Task to carry out: Without the pictures, set down the records below word for word.

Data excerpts
^^^^^^^^

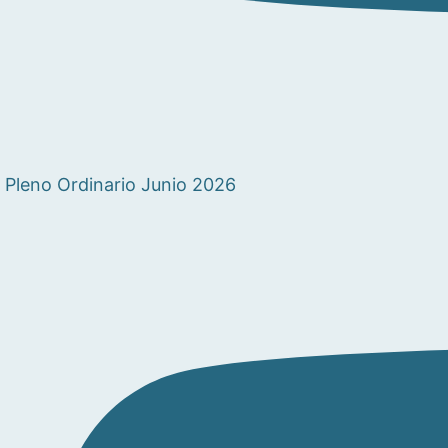
Pleno Ordinario Junio 2026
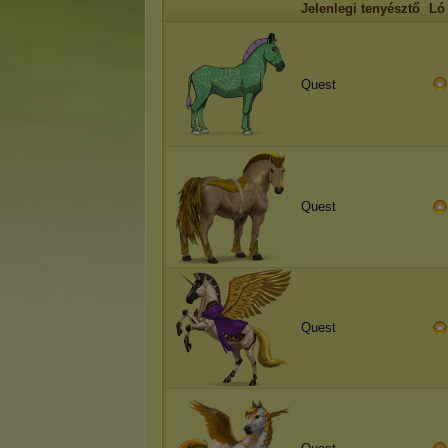
Jelenlegi tenyésztő
Ló
Quest
Quest
Quest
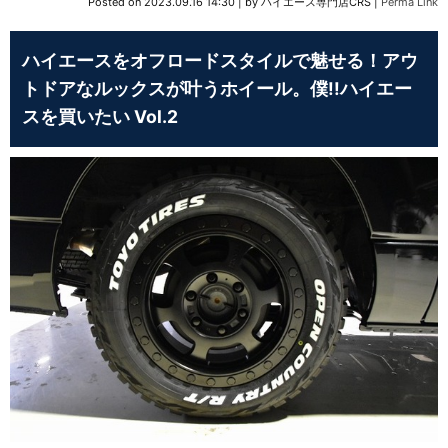
Posted on
2023.09.16 14:30
|
by
ハイエース専門店CRS
|
Perma Link
ハイエースをオフロードスタイルで魅せる！アウ
トドアなルックスが叶うホイール。僕!!ハイエー
スを買いたい Vol.2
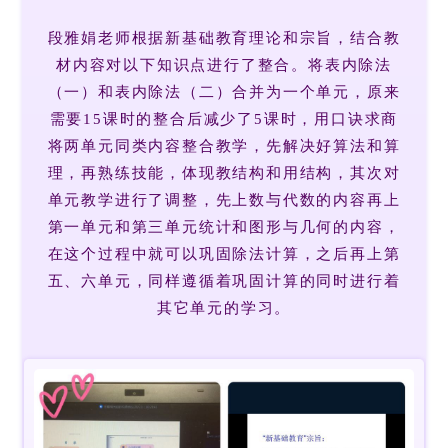
段雅娟老师根据新基础教育理论和宗旨，结合教
材内容对以下知识点进行了整合。将表内除法
（一）和表内除法（二）合并为一个单元，原来
需要15课时的整合后减少了5课时，用口诀求商
将两单元同类内容整合教学，先解决好算法和算
理，再熟练技能，体现教结构和用结构，其次对
单元教学进行了调整，先上数与代数的内容再上
第一单元和第三单元统计和图形与几何的内容，
在这个过程中就可以巩固除法计算，之后再上第
五、六单元，同样遵循着巩固计算的同时进行着
其它单元的学习。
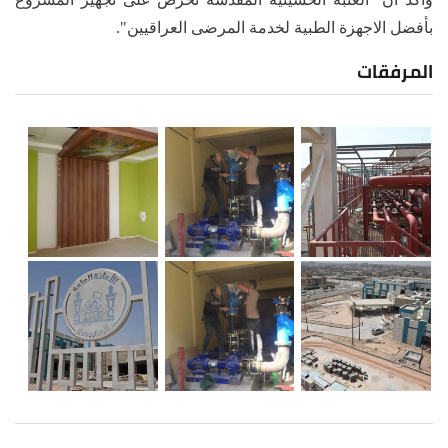
بأفضل الاجهزة الطبية لخدمة المرضى العراقيين".
المرفقات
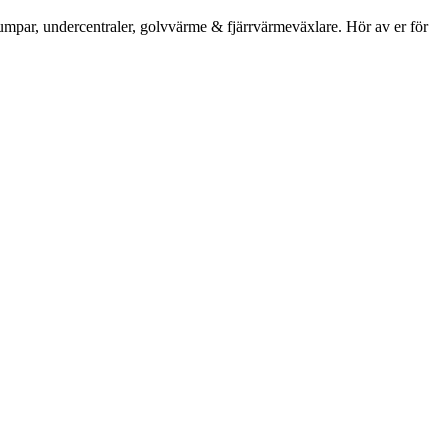
umpar, undercentraler, golvvärme & fjärrvärmeväxlare. Hör av er för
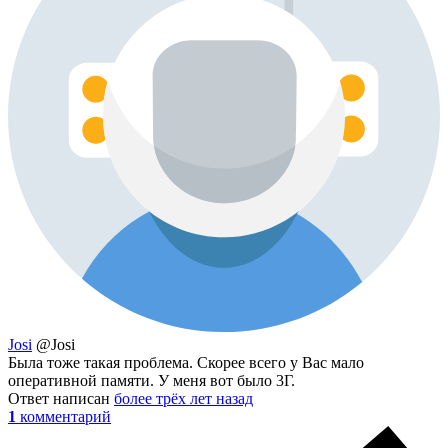
Josi
@Josi
Была тоже такая проблема. Скорее всего у Вас мало
оперативной памяти. У меня вот было 3Г.
Ответ написан
более трёх лет назад
1
комментарий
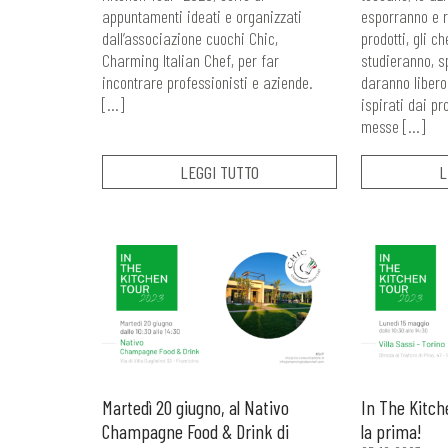
appuntamenti ideati e organizzati
esporranno e r
dall’associazione cuochi Chic,
prodotti, gli c
Charming Italian Chef, per far
studieranno, 
incontrare professionisti e aziende.
daranno libero 
[…]
ispirati dai pr
messe […]
LEGGI TUTTO
L
Martedì 20 giugno, al Nativo
In The Kitch
Champagne Food & Drink di
la prima!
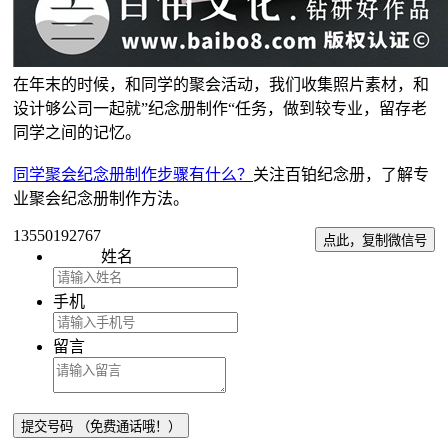
在年末的时候，和同学的聚会活动，我们收集照片素材，和
设计够公司一起就”纪念册制作“任务，做到较专业，留存老
同学之间的记忆。
同学聚会纪念册制作步骤有什么？
关注百铂纪念册，了解专
业聚会纪念册制作方法。
13550192767
点此，复制微信号
姓名
手机
留言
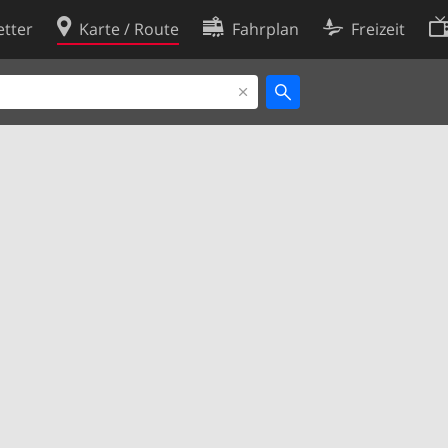
tter
Karte / Route
Fahrplan
Freizeit
Cookie-Richtlinie
ingungen
Cookie-Einstellungen
rklärung
Entwickler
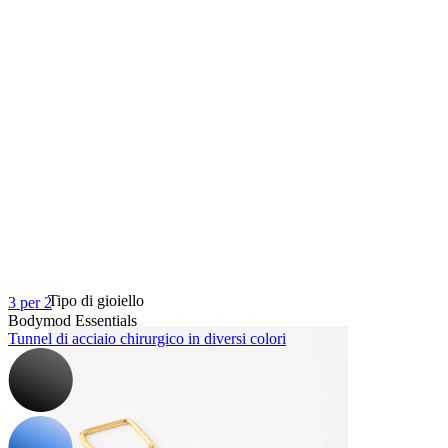
Bodymod Essentials
Compra 4, paga 3
Compra per gioiello
Tipo di gioiello
3 per 2
Bodymod Essentials
Tunnel di acciaio chirurgico in diversi colori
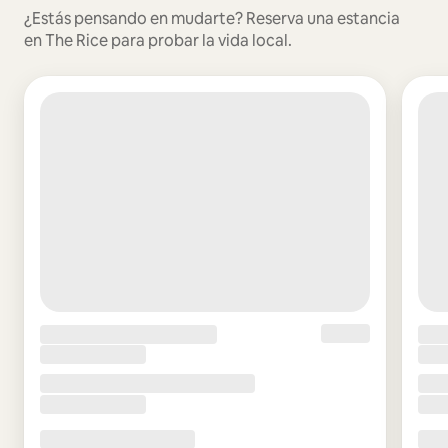
¿Estás pensando en mudarte? Reserva una estancia
en The Rice para probar la vida local.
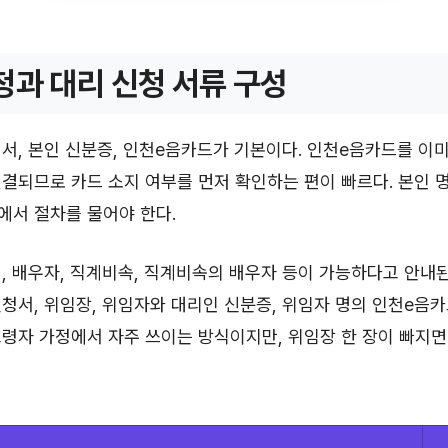
청과 대리 신청 서류 구성
서, 본인 신분증, 인천e음카드가 기본이다. 인천e음카드를 이
결되므로 카드 소지 여부를 먼저 확인하는 편이 빠르다. 본인 
에서 절차를 물어야 한다.
, 배우자, 직계비속, 직계비속의 배우자 등이 가능하다고 안내된다
청서, 위임장, 위임자와 대리인 신분증, 위임자 명의 인천e음카
령자 가정에서 자주 쓰이는 방식이지만, 위임장 한 장이 빠지면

^^^^^^^^

Completed task:
Pleno Ordinario Junio 2026
Jelenlegi tenyésztő
Ló
Quest
Quest
Quest
Posted on
2023.09.16 14:30
|
by
ハイエース専門店CRS
|
Perma Link
ハイエースをオフロードスタイルで魅せる！アウ
トドアなルックスが叶うホイール。僕!!ハイエー
スを買いたい Vol.2
段雅娟老师根据新基础教育理论和宗旨，结合教
材内容对以下知识点进行了整合。将表内除法
（一）和表内除法（二）合并为一个单元，原来
需要15课时的整合后减少了5课时，用口诀求商
将两单元同类内容整合教学，先解决好算法和算
理，再熟练技能，体现教结构和用结构，其次对
单元教学进行了调整，先上数与代数的内容再上
第一单元和第三单元统计和图形与几何的内容，
在这个过程中就可以巩固除法计算，之后再上第
五、六单元，同样遵循着巩固计算的同时进行着
其它单元的学习。
بأفضل الاجهزة الطبية لخدمة المرضى العراقيين".
المرفقات
umpar, undercentraler, golvvärme & fjärrvärmeväxlare. Hör av er för
Josi
@Josi
Была тоже такая проблема. Скорее всего у Вас мало
оперативной памяти. У меня вот было 3Г.
Ответ написан
более трёх лет назад
1
комментарий
appuntamenti ideati e organizzati
esporranno e r
dall’associazione cuochi Chic,
prodotti, gli c
Charming Italian Chef, per far
studieranno, 
incontrare professionisti e aziende.
daranno libero 
[…]
ispirati dai pr
messe […]
LEGGI TUTTO
L
Martedì 20 giugno, al Nativo
In The Kitch
Champagne Food & Drink di
la prima!
在年末的时候，和同学的聚会活动，我们收集照片素材，和
设计够公司一起就”纪念册制作“任务，做到较专业，留存老
同学之间的记忆。
同学聚会纪念册制作步骤有什么？
关注百铂纪念册，了解专
业聚会纪念册制作方法。
13550192767
点此，复制微信号
姓名
手机
留言
tter
Karte / Route
Fahrplan
Freizeit
Cookie-Richtlinie
ingungen
Cookie-Einstellungen
rklärung
Entwickler
Bodymod Essentials
Compra 4, paga 3
Compra per gioiello
Tipo di gioiello
3 per 2
Bodymod Essentials
Tunnel di acciaio chirurgico in diversi colori
¿Estás pensando en mudarte? Reserva una estancia
en The Rice para probar la vida local.
청과 대리 신청 서류 구성
서, 본인 신분증, 인천e음카드가 기본이다. 인천e음카드를 이
결되므로 카드 소지 여부를 먼저 확인하는 편이 빠르다. 본인 
에서 절차를 물어야 한다.
, 배우자, 직계비속, 직계비속의 배우자 등이 가능하다고 안내된다
청서, 위임장, 위임자와 대리인 신분증, 위임자 명의 인천e음카
령자 가정에서 자주 쓰이는 방식이지만, 위임장 한 장이 빠지면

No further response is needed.